** WHAT IS EXPECTED **
Could you find each line of the data below that contains the word "науковий" and copy those lines?

** DATA SHOWN **
....................
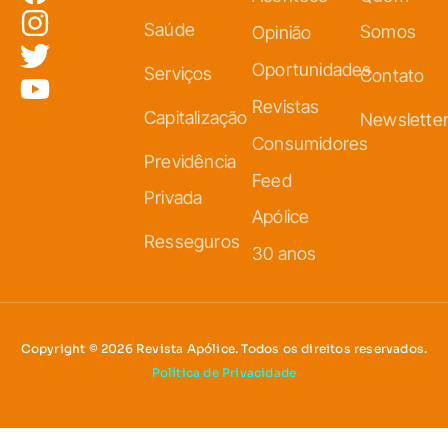
Saúde
Somos
Opinião
Oportunidades
Serviços
Contato
Revistas
Capitalização
Newslette
Consumidores
Previdência
Feed
Privada
Apólice
Resseguros
30 anos
Copyright © 2026 Revista Apólice. Todos os direitos reservados.
Política de Privacidade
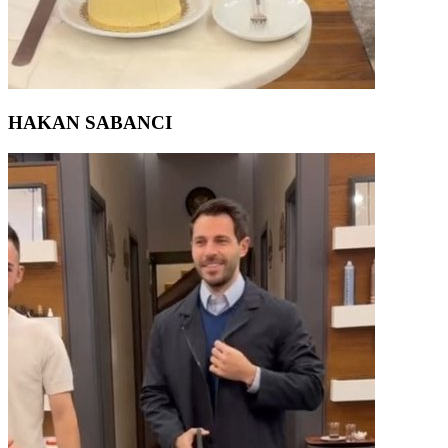
HAKAN SABANCI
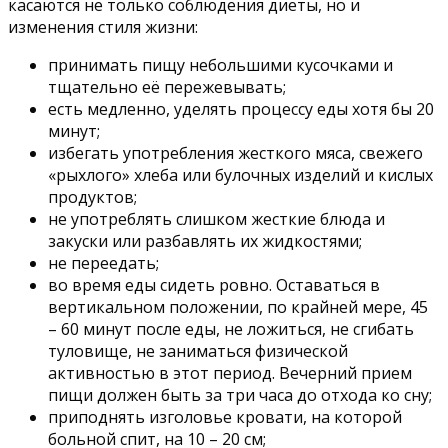
касаются не только соблюдения диеты, но и
изменения стиля жизни:
принимать пищу небольшими кусочками и
тщательно её пережевывать;
есть медленно, уделять процессу еды хотя бы 20
минут;
избегать употребления жесткого мяса, свежего
«рыхлого» хлеба или булочных изделий и кислых
продуктов;
не употреблять слишком жесткие блюда и
закуски или разбавлять их жидкостями;
не переедать;
во время еды сидеть ровно. Оставаться в
вертикальном положении, по крайней мере, 45
– 60 минут после еды, не ложиться, не сгибать
туловище, не заниматься физической
активностью в этот период. Вечерний прием
пищи должен быть за три часа до отхода ко сну;
приподнять изголовье кровати, на которой
больной спит, на 10 – 20 см;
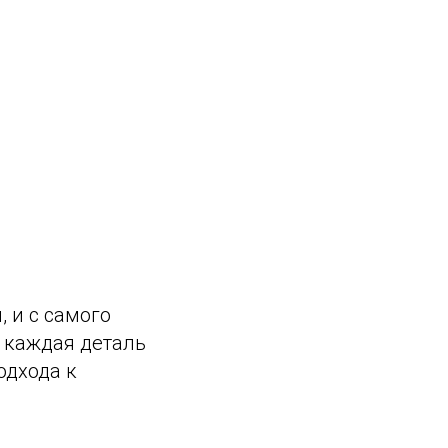
 и с самого
, каждая деталь
одхода к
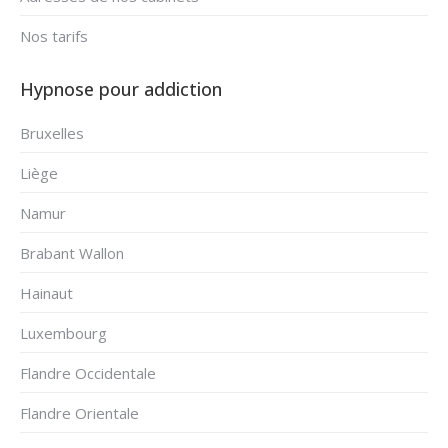
Nos tarifs
Hypnose pour addiction
Bruxelles
Liège
Namur
Brabant Wallon
Hainaut
Luxembourg
Flandre Occidentale
Flandre Orientale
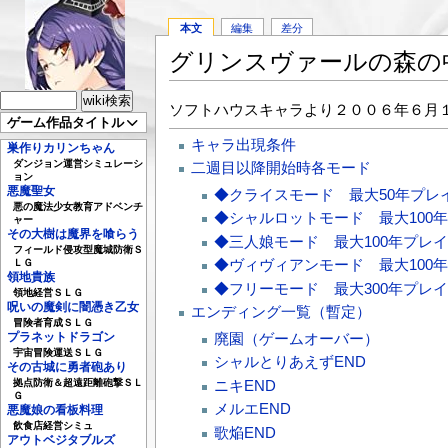
本文
編集
差分
グリンスヴァールの森の
ソフトハウスキャラより２００６年６月
ゲーム作品タイトル
キャラ出現条件
巣作りカリンちゃん
ダンジョン運営シミュレーシ
二週目以降開始時各モード
ョン
悪魔聖女
◆クライスモード 最大50年プレ
悪の魔法少女教育アドベンチ
◆シャルロットモード 最大100
ャー
その大樹は魔界を喰らう
◆三人娘モード 最大100年プレ
フィールド侵攻型魔城防衛Ｓ
◆ヴィヴィアンモード 最大100
ＬＧ
領地貴族
◆フリーモード 最大300年プレ
領地経営ＳＬＧ
呪いの魔剣に闇憑き乙女
エンディング一覧（暫定）
冒険者育成ＳＬＧ
廃園（ゲームオーバー）
プラネットドラゴン
宇宙冒険運送ＳＬＧ
シャルとりあえずEND
その古城に勇者砲あり
ニキEND
拠点防衛＆超遠距離砲撃ＳＬ
Ｇ
メルエEND
悪魔娘の看板料理
飲食店経営シミュ
歌焔END
アウトベジタブルズ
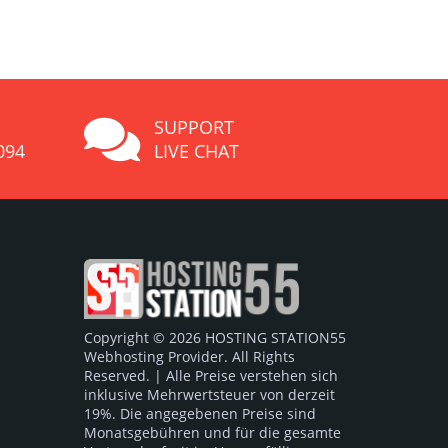
SUPPORT
094
LIVE CHAT
Copyright © 2026 HOSTING STATION55
Webhosting Provider. All Rights
Reserved. | Alle Preise verstehen sich
inklusive Mehrwertsteuer von derzeit
19%. Die angegebenen Preise sind
Monatsgebühren und für die gesamte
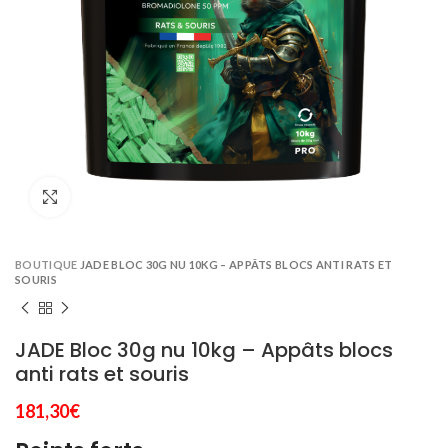
Click to enlarge
BOUTIQUE
JADE BLOC 30G NU 10KG – APPÂTS BLOCS ANTI RATS ET
SOURIS
JADE Bloc 30g nu 10kg – Appâts blocs
anti rats et souris
181,30
€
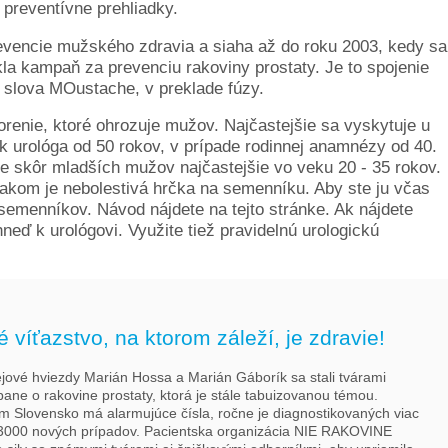
preventívne prehliadky.
vencie mužského zdravia a siaha až do roku 2003, kedy sa
ikla kampaň za prevenciu rakoviny prostaty. Je to spojenie
slova MOustache, v preklade fúzy.
orenie, ktoré ohrozuje mužov. Najčastejšie sa vyskytuje u
úk urológa od 50 rokov, v prípade rodinnej anamnézy od 40.
 skôr mladších mužov najčastejšie vo veku 20 - 35 rokov.
akom je nebolestivá hrčka na semenníku. Aby ste ju včas
 semenníkov. Návod nájdete na tejto stránke. Ak nájdete
ď k urológovi. Využite tiež pravidelnú urologickú
 víťazstvo, na ktorom záleží, je zdravie!
jové hviezdy Marián Hossa a Marián Gáborík sa stali tvárami
ane o rakovine prostaty, ktorá je stále tabuizovanou témou.
om Slovensko má alarmujúce čísla, ročne je diagnostikovaných viac
3000 nových prípadov. Pacientska organizácia NIE RAKOVINE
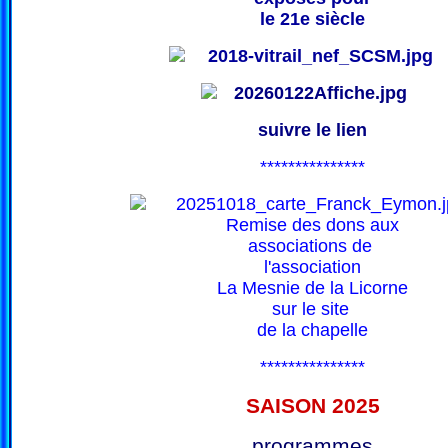
le 21e siècle
suivre le lien
***************
Remise des dons aux
associations de
l'association
La Mesnie de la Licorne
sur le site
de la chapelle
***************
SAISON 202
5
programmes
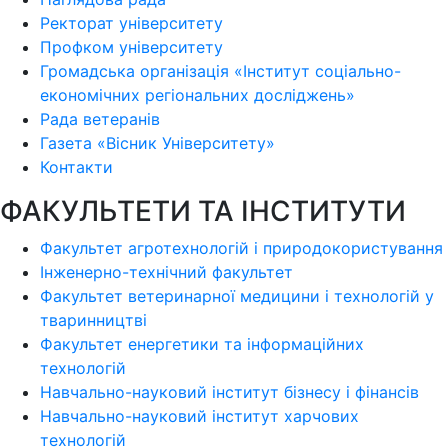
Ректорат університету
Профком університету
Громадська організація «Інститут соціально-
економічних регіональних досліджень»
Рада ветеранів
Газета «Вісник Університету»
Контакти
ФАКУЛЬТЕТИ ТА ІНСТИТУТИ
Факультет агротехнологій і природокористування
Інженерно-технічний факультет
Факультет ветеринарної медицини і технологій у
тваринництві
Факультет енергетики та інформаційних
технологій
Навчально-науковий інститут бізнесу і фінансів
Навчально-науковий інститут харчових
технологій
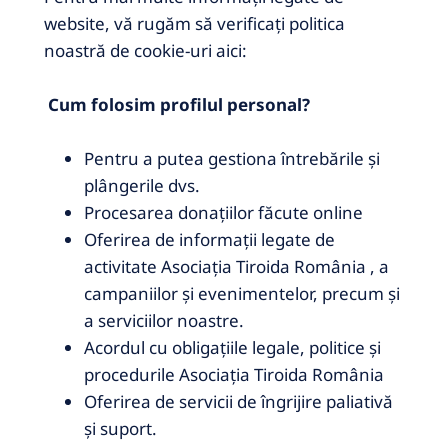
website, vă rugăm să verificați politica
noastră de cookie-uri aici:
Cum folosim profilul personal?
Pentru a putea gestiona întrebările și
plângerile dvs.
Procesarea donațiilor făcute online
Oferirea de informații legate de
activitate Asociația Tiroida România , a
campaniilor și evenimentelor, precum și
a serviciilor noastre.
Acordul cu obligațiile legale, politice și
procedurile Asociația Tiroida România
Oferirea de servicii de îngrijire paliativă
și suport.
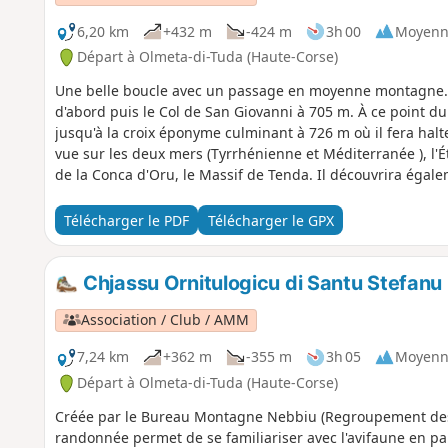
6,20 km
+432 m
-424 m
3h 00
Moyenn
Départ à Olmeta-di-Tuda (Haute-Corse)
Une belle boucle avec un passage en moyenne montagne. P
d'abord puis le Col de San Giovanni à 705 m. À ce point 
jusqu'à la croix éponyme culminant à 726 m où il fera hal
vue sur les deux mers (Tyrrhénienne et Méditerranée ), l'É
de la Conca d'Oru, le Massif de Tenda. Il découvrira égal
langue Corse) avec sa pierre ronde à battre le blé toujours
Giovanni débute direction Ouest et se poursuit jusqu'à B
Télécharger le PDF
Télécharger le GPX
les vignobles de l'appellation Patrimonio, le Golfe de Saint
se fait direction sud vers le village d'Olmeta di Tuda. Pa
31/10/2026 cf info pratiques
Chjassu Ornitulogicu di Santu Stefanu
Association / Club / AMM
7,24 km
+362 m
-355 m
3h 05
Moyenn
Départ à Olmeta-di-Tuda (Haute-Corse)
Créée par le Bureau Montagne Nebbiu (Regroupement des
randonnée permet de se familiariser avec l'avifaune en p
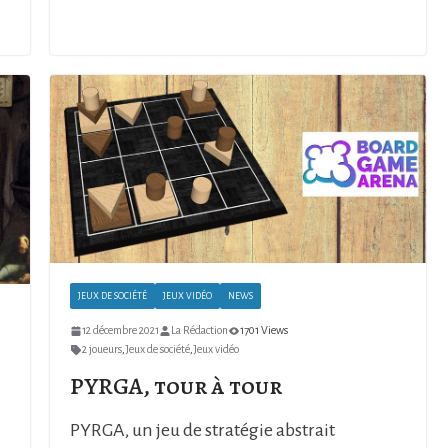
JEUX DE SOCIÉTÉ
JEUX VIDÉO
NEWS
12 décembre 2021
La Rédaction
1701 Views
2 joueurs
,
Jeux de société
,
Jeux vidéo
PYRGA, tour à tour
PYRGA, un jeu de stratégie abstrait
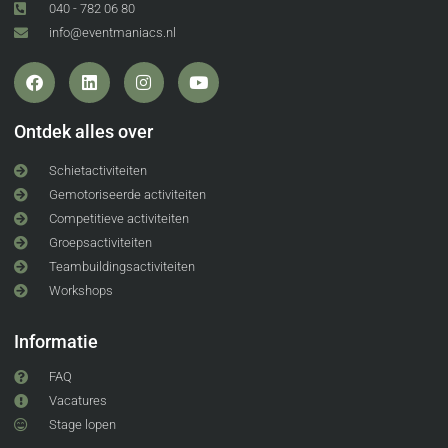
040 - 782 06 80
info@eventmaniacs.nl
Ontdek alles over
Schietactiviteiten
Gemotoriseerde activiteiten
Competitieve activiteiten
Groepsactiviteiten
Teambuildingsactiviteiten
Workshops
Informatie
FAQ
Vacatures
Stage lopen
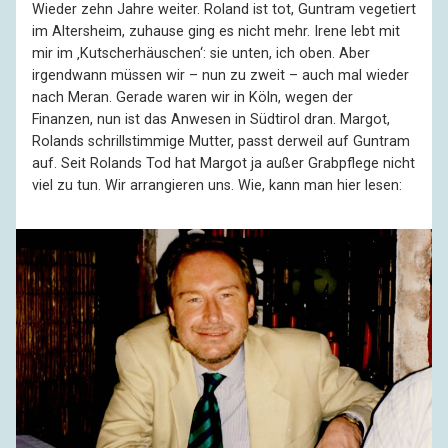
Wieder zehn Jahre weiter. Roland ist tot, Guntram vegetiert
im Altersheim, zuhause ging es nicht mehr. Irene lebt mit
mir im ‚Kutscherhäuschen‘: sie unten, ich oben. Aber
irgendwann müssen wir – nun zu zweit – auch mal wieder
nach Meran. Gerade waren wir in Köln, wegen der
Finanzen, nun ist das Anwesen in Südtirol dran. Margot,
Rolands schrillstimmige Mutter, passt derweil auf Guntram
auf. Seit Rolands Tod hat Margot ja außer Grabpflege nicht
viel zu tun. Wir arrangieren uns. Wie, kann man hier lesen:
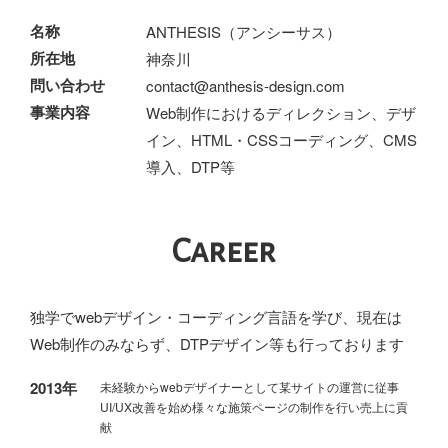
名称
ANTHESIS（アンシーサス）
所在地
神奈川
問い合わせ
contact@anthesis-design.com
事業内容
Web制作におけるディレクション、デザ
イン、HTML・CSSコーディング、CMS
導入、DTP等
Career
独学でwebデザイン・コーディング言語を学び、現在は
Web制作のみならず、DTPデザイン等も行っております
2013年
未経験からwebデザイナーとして某サイトの運営に従事
UI/UX改善を始め様々な施策ページの制作を行い売上に貢
献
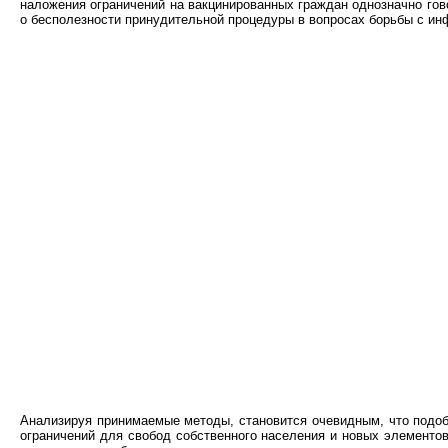
наложения ограничений на вакцинированных граждан однозначно гов
о бесполезности принудительной процедуры в вопросах борьбы с ин
Анализируя принимаемые методы, становится очевидным, что подоб
ограничений для свобод собственного населения и новых элементо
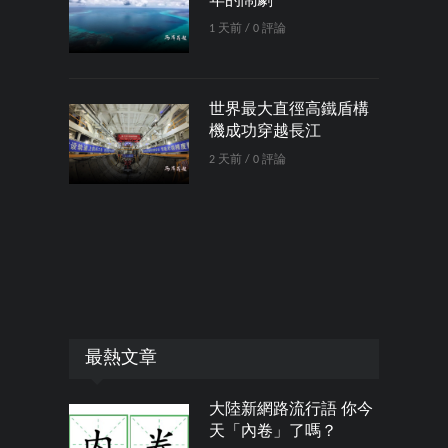
年的鬧劇
1 天前 / 0 評論
世界最大直徑高鐵盾構
機成功穿越長江
2 天前 / 0 評論
最熱文章
大陸新網路流行語 你今
天「內卷」了嗎？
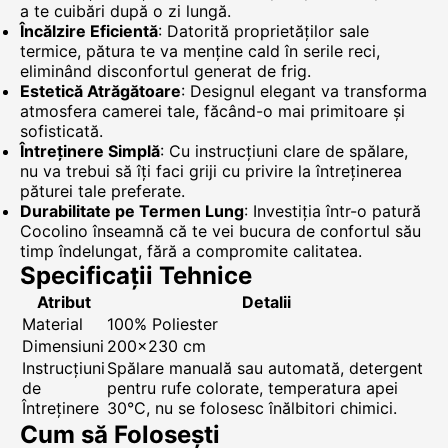
a te cuibări după o zi lungă.
Încălzire Eficientă
: Datorită proprietăților sale
termice, pătura te va menține cald în serile reci,
eliminând disconfortul generat de frig.
Estetică Atrăgătoare
: Designul elegant va transforma
atmosfera camerei tale, făcând-o mai primitoare și
sofisticată.
Întreținere Simplă
: Cu instrucțiuni clare de spălare,
nu va trebui să îți faci griji cu privire la întreținerea
păturei tale preferate.
Durabilitate pe Termen Lung
: Investiția într-o patură
Cocolino înseamnă că te vei bucura de confortul său
timp îndelungat, fără a compromite calitatea.
Specificații Tehnice
Atribut
Detalii
Material
100% Poliester
Dimensiuni
200x230 cm
Instrucțiuni
Spălare manuală sau automată, detergent
de
pentru rufe colorate, temperatura apei
Întreținere
30°C, nu se folosesc înălbitori chimici.
Cum să Folosești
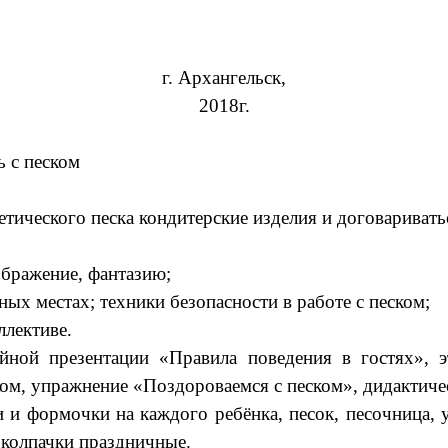
г. Архангельск,
2018г.
ь с песком
тического песка кондитерские изделия и договаривать
ображение, фантазию;
ых местах; техники безопасности в работе с песком;
ллективе.
йной презентации «Правила поведения в гостях», э
ком, упражнение «Поздороваемся с песком», дидактич
 и формочки на каждого ребёнка, песок, песочница, 
 колпачки праздничные.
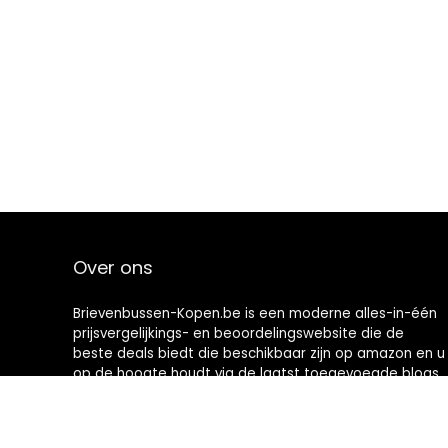
Over ons
Brievenbussen-Kopen.be is een moderne alles-in-één
prijsvergelijkings- en beoordelingswebsite die de
beste deals biedt die beschikbaar zijn op amazon en u
op de hoogte houdt via de laatst toegevoegde blogs.
Alle afbeeldingen zijn auteursrechtelijk beschermd
door hun respectievelijke eigenaren. Alle geciteerde
inhoud is afgeleid van hun respectievelijke bronnen.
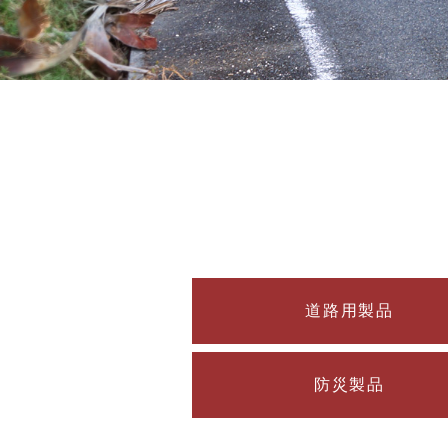
道路用製品
防災製品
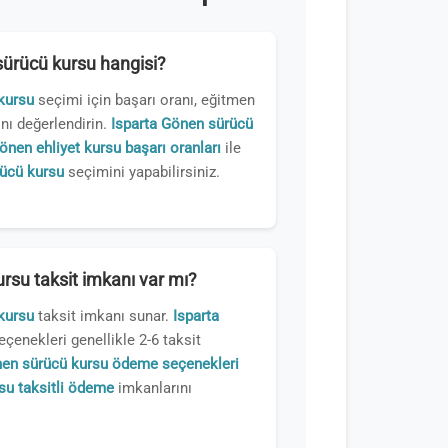
 sürücü kursu hangisi?
kursu
seçimi için başarı oranı, eğitmen
nı değerlendirin.
Isparta Gönen sürücü
önen ehliyet kursu başarı oranları
ile
rücü kursu
seçimini yapabilirsiniz.
rsu taksit imkanı var mı?
kursu
taksit imkanı sunar.
Isparta
çenekleri genellikle 2-6 taksit
nen sürücü kursu ödeme seçenekleri
su taksitli ödeme
imkanlarını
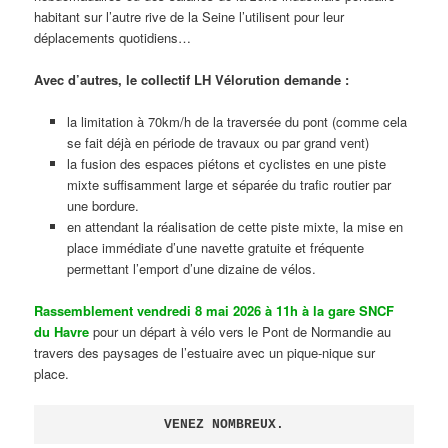
habitant sur l’autre rive de la Seine l’utilisent pour leur
déplacements quotidiens…
Avec d’autres, le collectif LH Vélorution demande :
la limitation à 70km/h de la traversée du pont (comme cela
se fait déjà en période de travaux ou par grand vent)
la fusion des espaces piétons et cyclistes en une piste
mixte suffisamment large et séparée du trafic routier par
une bordure.
en attendant la réalisation de cette piste mixte, la mise en
place immédiate d’une navette gratuite et fréquente
permettant l’emport d’une dizaine de vélos.
Rassemblement vendredi 8 mai 2026 à 11h à la gare SNCF
du Havre
pour un départ à vélo vers le Pont de Normandie au
travers des paysages de l’estuaire avec un pique-nique sur
place.
VENEZ NOMBREUX.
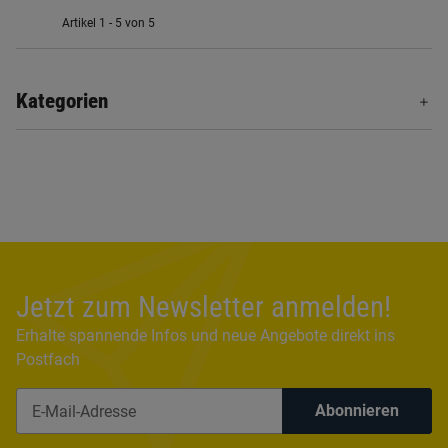
Artikel 1 - 5 von 5
Kategorien
Jetzt zum Newsletter anmelden!
Erhalte spannende Infos und neue Angebote direkt ins
Postfach
Abonnieren
Newsletter Abonnieren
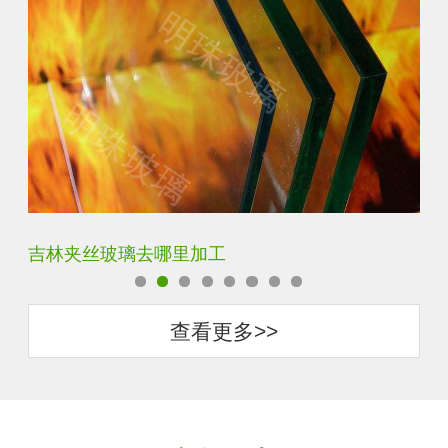
伊犁智能镜有什么功能
松
查看更多>>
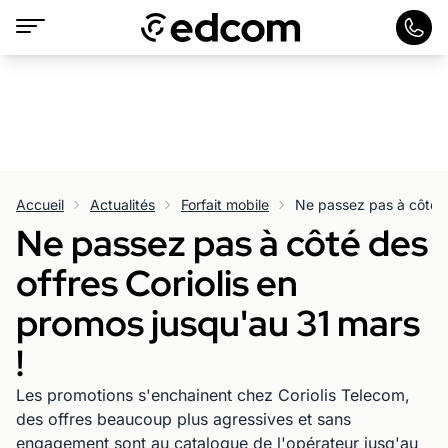
Accueil
Actualités
Forfait mobile
Ne passez pas à côté des
offres Coriolis en
promos jusqu'au 31 mars
!
Les promotions s'enchainent chez Coriolis Telecom,
des offres beaucoup plus agressives et sans
engagement sont au catalogue de l'opérateur jusq'au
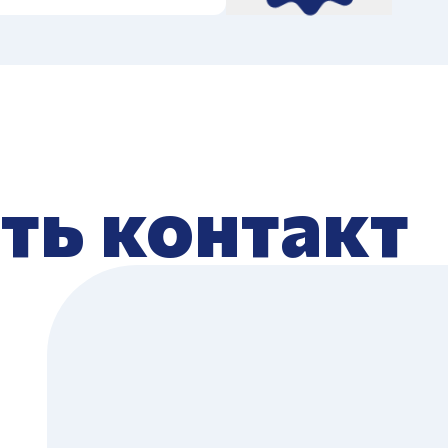
ть контакт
....................
** EXERCISE OUTPUT **
Навчально-науковий інститут бізнесу і фінансів
Навчально-науковий інститут харчових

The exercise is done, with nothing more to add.